As of the end of 2023, there were about 28,918 FDI enterprises nationwide, 16,292 enterprises reported losses, accounting for more than 56%; the number of enterprises recorded accumulated losses was 18,140 enterprises, up 15%; the number of enterprises recorded losses in equity was 5,091, up 15.2%; the number of enterprises reported losses in 2023 was 217,464, up 32%... Thus, the number of enterprises reported losses, accumulated losses, and losses in equity still tended to increase for many years.
The data also shows that the total assets of the controlling FDI sector reached more than VND 9,957,039 billion, up 6.8% over the previous year; equity and investment capital of owners all increased, but after-tax profit decreased by nearly 16%, leading to a sharp decrease in budget contribution.
From the figures given by the Ministry of Finance, the phenomenon of more than half of FDI enterprises continuously reporting losses is causing doubts, especially in the context of many enterprises still increasing revenue but narrowing profits.
Associate Professor, Dr. Dinh Trong Thinh - Academy of Finance - commented that this is an interesting and unusual number. He said that there is no reason for a business enterprise to suffer continuous losses but still strive to expand production and business, so it is impossible not to think about price changes or the situation of "fake losses, real profits".

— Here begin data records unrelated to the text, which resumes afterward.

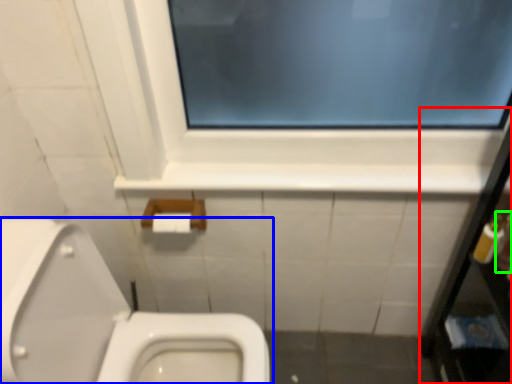 Question: Considering the real-world distances, which object is farthest from medicine cabinet (highlighted by a red box)? toilet (highlighted by a blue box) or toiletry (highlighted by a green box)?

Choices:
 (A) toilet
 (B) toiletry

Answer: (A) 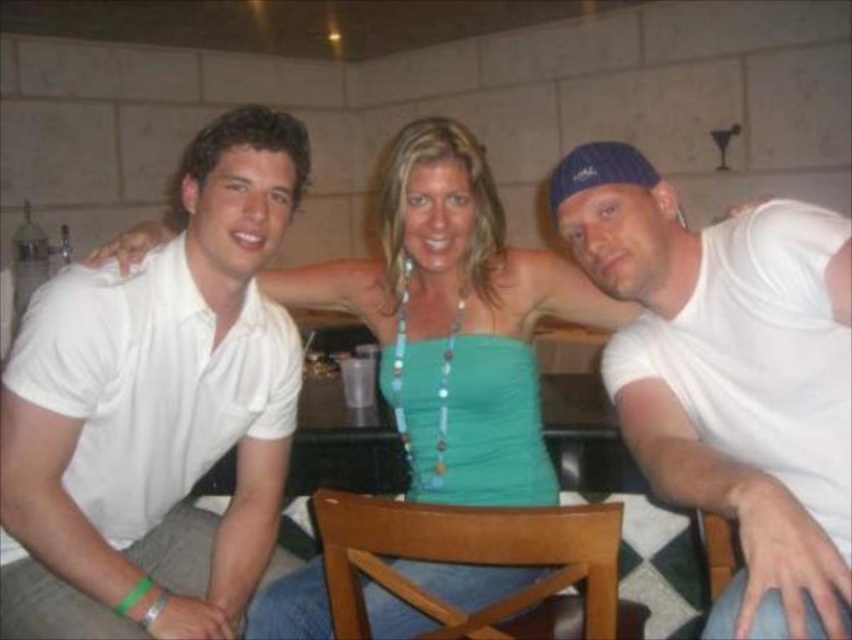 You are a photographer at the event and want to ensure that the white matte tank top at right and the brown wooden chair at center are both visible in your photo. Based on their heights, which object should you focus on first to ensure both are in frame?

The white matte tank top at right is taller than the brown wooden chair at center, so focusing on the white matte tank top at right first will help ensure both are visible in the frame.

You are standing in the bar area and want to take a photo of the point at coordinates (419, 593). The camera you are using has a minimum focus distance of 3.5 feet. Will the camera be able to focus on the point?

The point at coordinates (419, 593) is 3.67 feet away from the camera, which is beyond the minimum focus distance of 3.5 feet. Therefore, the camera should be able to focus on the point. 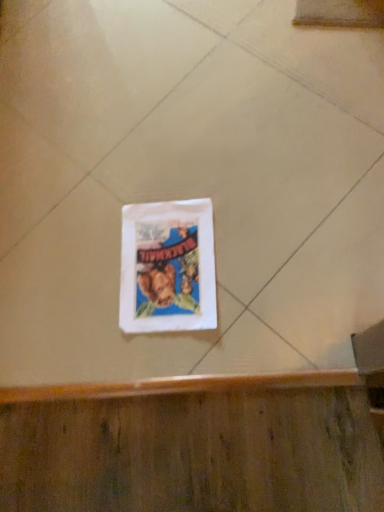 Describe the element at coordinates (245, 160) in the screenshot. This screenshot has height=512, width=384. I see `white paper bag at center` at that location.

I want to click on white paper bag at center, so click(245, 160).

Find the location of `white paper bag at center`. white paper bag at center is located at coordinates (168, 267).

Measure the distance between point [190,247] and camera.

The depth of point [190,247] is 37.44 inches.

Describe the element at coordinates (168, 267) in the screenshot. Image resolution: width=384 pixels, height=512 pixels. I see `white paper bag at center` at that location.

Image resolution: width=384 pixels, height=512 pixels. Find the location of `white paper bag at center`. white paper bag at center is located at coordinates (245, 160).

Is white paper bag at center at the left side of white paper bag at center?

Indeed, white paper bag at center is positioned on the left side of white paper bag at center.

Considering the positions of objects white paper bag at center and white paper bag at center in the image provided, who is in front, white paper bag at center or white paper bag at center?

Positioned in front is white paper bag at center.

Is point (161, 328) more distant than point (127, 176)?

No, it is in front of (127, 176).

From the image's perspective, between white paper bag at center and white paper bag at center, who is located below?

white paper bag at center.

From a real-world perspective, which object stands above the other?

In real-world perspective, white paper bag at center is above.

Can you confirm if white paper bag at center is wider than white paper bag at center?

No.

Considering the relative sizes of white paper bag at center and white paper bag at center in the image provided, is white paper bag at center shorter than white paper bag at center?

Correct, white paper bag at center is not as tall as white paper bag at center.

Is white paper bag at center bigger than white paper bag at center?

No.

Is white paper bag at center inside or outside of white paper bag at center?

white paper bag at center lies within the bounds of white paper bag at center.

Is white paper bag at center next to white paper bag at center and touching it?

No, white paper bag at center is not making contact with white paper bag at center.

Does white paper bag at center turn towards white paper bag at center?

Yes.

This screenshot has height=512, width=384. What are the coordinates of `ceramic tile lying in front of the white paper bag at center` in the screenshot? It's located at (245, 160).

Considering the positions of objects white paper bag at center and white paper bag at center in the image provided, who is more to the right, white paper bag at center or white paper bag at center?

From the viewer's perspective, white paper bag at center appears more on the right side.

Is the position of white paper bag at center more distant than that of white paper bag at center?

That is False.

Which is behind, point (240, 102) or point (206, 218)?

The point (240, 102) is farther from the camera.

From the image's perspective, which one is positioned lower, white paper bag at center or white paper bag at center?

white paper bag at center.

From a real-world perspective, which object rests below the other?

From a 3D spatial view, white paper bag at center is below.

Which object is thinner, white paper bag at center or white paper bag at center?

white paper bag at center is thinner.

Between white paper bag at center and white paper bag at center, which one has more height?

white paper bag at center.

Does white paper bag at center have a smaller size compared to white paper bag at center?

Incorrect, white paper bag at center is not smaller in size than white paper bag at center.

Is white paper bag at center spatially inside white paper bag at center, or outside of it?

white paper bag at center exists outside the volume of white paper bag at center.

Would you say white paper bag at center is a long distance from white paper bag at center?

They are positioned close to each other.

Is white paper bag at center turned away from white paper bag at center?

That's not correct — white paper bag at center is not looking away from white paper bag at center.

In the scene shown: How much distance is there between white paper bag at center and white paper bag at center?

6.67 inches.

Where is `ceramic tile in front of the white paper bag at center`? ceramic tile in front of the white paper bag at center is located at coordinates (245, 160).

I want to click on ceramic tile in front of the white paper bag at center, so click(x=245, y=160).

The height and width of the screenshot is (512, 384). Find the location of `ceramic tile lying above the white paper bag at center (from the image's perspective)`. ceramic tile lying above the white paper bag at center (from the image's perspective) is located at coordinates (245, 160). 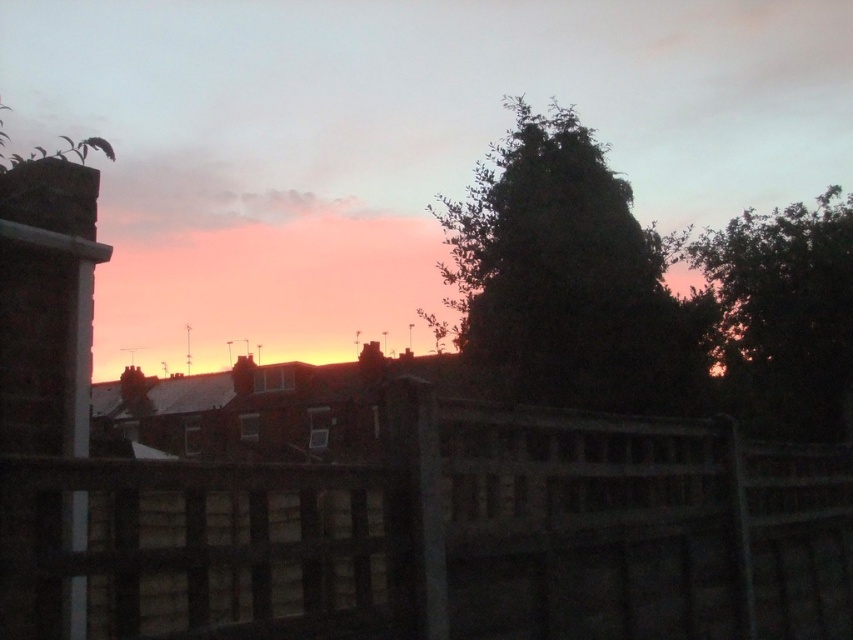 Question: Which object is positioned farthest from the dark green leafy tree at upper right?

Choices:
 (A) brown wooden fence at lower center
 (B) dark green leafy tree at center

Answer: (A)

Question: In this image, where is brown wooden fence at lower center located relative to dark green leafy tree at upper right?

Choices:
 (A) below
 (B) above

Answer: (A)

Question: Based on their relative distances, which object is nearer to the dark green leafy tree at upper right?

Choices:
 (A) brown wooden fence at lower center
 (B) dark green leafy tree at center

Answer: (B)

Question: Which point appears closest to the camera in this image?

Choices:
 (A) (544, 344)
 (B) (201, 536)

Answer: (B)

Question: In this image, where is brown wooden fence at lower center located relative to dark green leafy tree at center?

Choices:
 (A) below
 (B) above

Answer: (A)

Question: Does brown wooden fence at lower center have a greater width compared to dark green leafy tree at center?

Choices:
 (A) yes
 (B) no

Answer: (B) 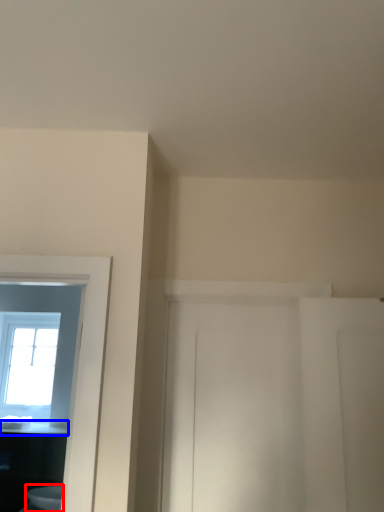 Question: Which point is further to the camera, toilet (highlighted by a red box) or counter top (highlighted by a blue box)?

Choices:
 (A) toilet
 (B) counter top

Answer: (B) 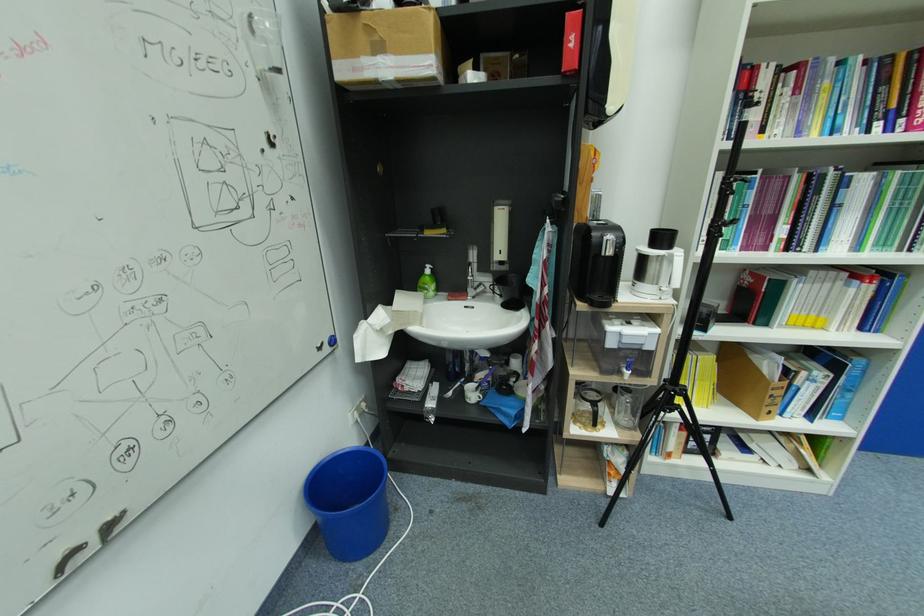 You are a GUI agent. You are given a task and a screenshot of the screen. Output one action in this format:
    pyautogui.click(x=<x>, y=<y>)
    Task: Click on the blue plastic bin
    The width and height of the screenshot is (924, 616).
    Given the screenshot: What is the action you would take?
    pyautogui.click(x=349, y=501) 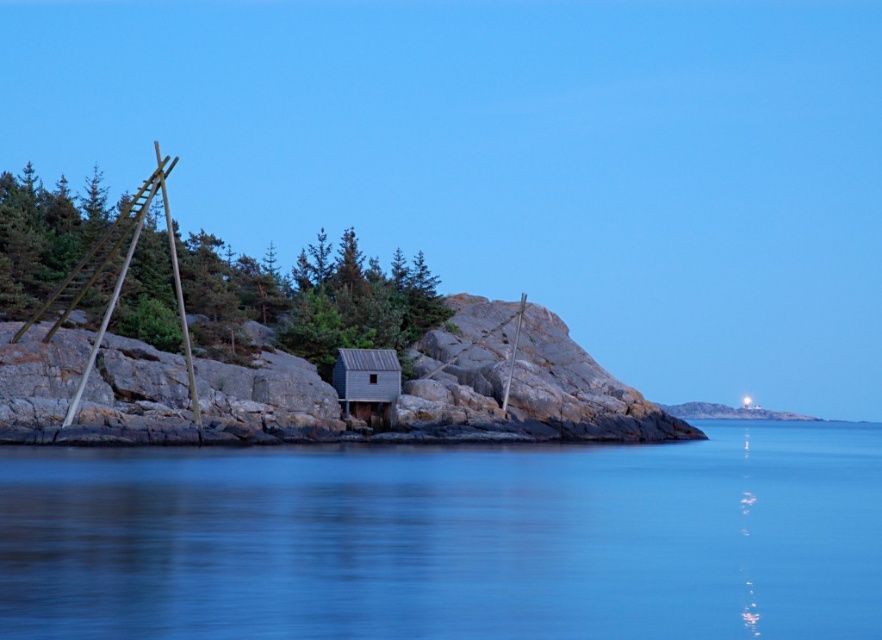 Is point (412, 586) closer to camera compared to point (349, 362)?

Yes, it is in front of point (349, 362).

Based on the photo, can you confirm if blue smooth water at center is wider than wooden cabin at center?

Indeed, blue smooth water at center has a greater width compared to wooden cabin at center.

Describe the element at coordinates (450, 540) in the screenshot. I see `blue smooth water at center` at that location.

At what (x,y) coordinates should I click in order to perform the action: click on blue smooth water at center. Please return your answer as a coordinate pair (x, y). This screenshot has height=640, width=882. Looking at the image, I should click on (450, 540).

Need for a selective FDI attraction and management model
According to Mr. Nguyen Quang Huy - CEO of the Faculty of Banking and Finance, Nguyen Trai University, the situation of FDI enterprises continuously reporting losses is a not-so-repeat phenomenon in the global value chain, where each group has a strategy to allocate profits between markets.
Mr. Huy said that when the phenomenon of long-term losses occurs, management agencies need to pay attention to signs such as: Sharp increase in input costs; large but difficult-to-venibilize copyright and internal service fees; the internal loan model creates high interest costs; the difference between accounting profits and real cash flow; or low profit margins despite increased revenue over many years.
These factors do not confirm that businesses are violating, but are a signal for authorities to strengthen analysis according to international standards, ensuring fairness between domestic and foreign businesses.
From the above reality, Mr. Nguyen Quang Huy believes that Vietnam needs to transform the FDI attraction model to a more selective direction, focusing on three main orientations.
First, prioritize high-tech capital flows such as semiconductors, AI, green technology, R&D centers and digital economic sectors, in order to turn Vietnam from a "workshop" position to a "high value center".
Second, preferential policies must clearly include conditions on technology, R&D, transfer, environmental standards and compliance with tax obligations, according to the principle of "if you are transparent, you will receive more".
Third, Vietnam needs to improve management standards according to international practices, implement BEPS standards (anti-erosion of tax facilities and profit transfers), control internal service fees, limit interest and increase big data analysis to reduce disputes and ensure fairness between domestic and foreign enterprises.